If that task wasn’t sufficiently daunting, at about the same time, Force’s mechanical “brain trust” began developing the BOSS 500, which now powers every vehicle in JFR’s Ford Funny Car fleet as well as the Top Fuel dragster.
The Funny Car juggernaut that has dominated the NHRA series for more than two decades owes its resilience to a strict adherence to the motto that appears on one of its most popular T-shirts: “Never Give Up; Never Back Down; Never Lose Faith.”
While Force’s individual contributions have been significant, two other drivers have won championships for the four-car team that now races out of a 180,000-square-foot shop in Brownsburg, Ind.
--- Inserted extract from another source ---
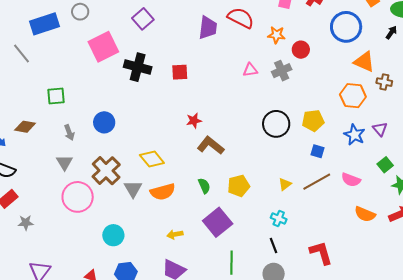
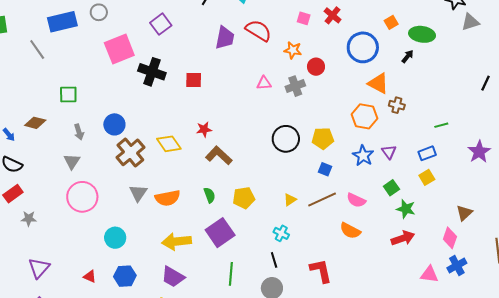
yellow diamond: (152, 159) -> (169, 144), moved
brown cross: (106, 171) -> (130, 152), moved
orange semicircle: (365, 214) -> (350, 231), moved
yellow arrow: (175, 234) -> (177, 242), size x1.8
Tony Pedregon won the 2003 NHRA Funny Car title in a JFR Mustang and Robert “Top Gun” Hight prevailed in 2009 in another JFR Ford sponsored by the Automobile Club of Southern California. In addition, five other drivers including 2012 Rookie of the Year Courtney Force have contributed to the JFR and Ford victory total.
In addition to Force’s NHRA record 134 victories (71 of them in Mustangs), Pedregon and Hight both won 27 times, Mike Neff 10 times, Gary Densham eight, Medlen six, Ashley Force Hood four and Courtney one.
The only driver to have won two or more races in each of his first eight pro seasons, Hight claimed the 2009 series championship with a dramatic worst-to-first drive that made him the first and only driver in any class to win from the 10th, and final, starting position in the NHRA’s Countdown to 1 playoffs.
Inspired by Hight’s performance, Force returned to the top of the order in 2010 when he drove his Castrol GTX HIGH MILEAGE Ford to six wins, thereby applying an exclamation point to his 25th season with Castrol sponsorship.
Even though Force is now 63, there is no indication that the team he created is losing any of its traction. That’s because, over the last several seasons, more-and-more attention has been focused on a new generation of drivers and mechanics charged with the responsibility of keeping the team in the Full Throttle winners’ circle not just for years, but for decades to come.
“It’s the changing of the guard,” Force said. “I know I can’t go on forever and I want this team to continue to compete at the same high level in the future.”
Nevertheless, while the focus is the future, the present doesn’t look that bad, either. Over the last eight seasons, four different JFR drivers have earned the Auto Club’s Road to the Future Award that designates the NHRA tour Rookie-of-the-Year.
That, too, is the stuff of dynasties.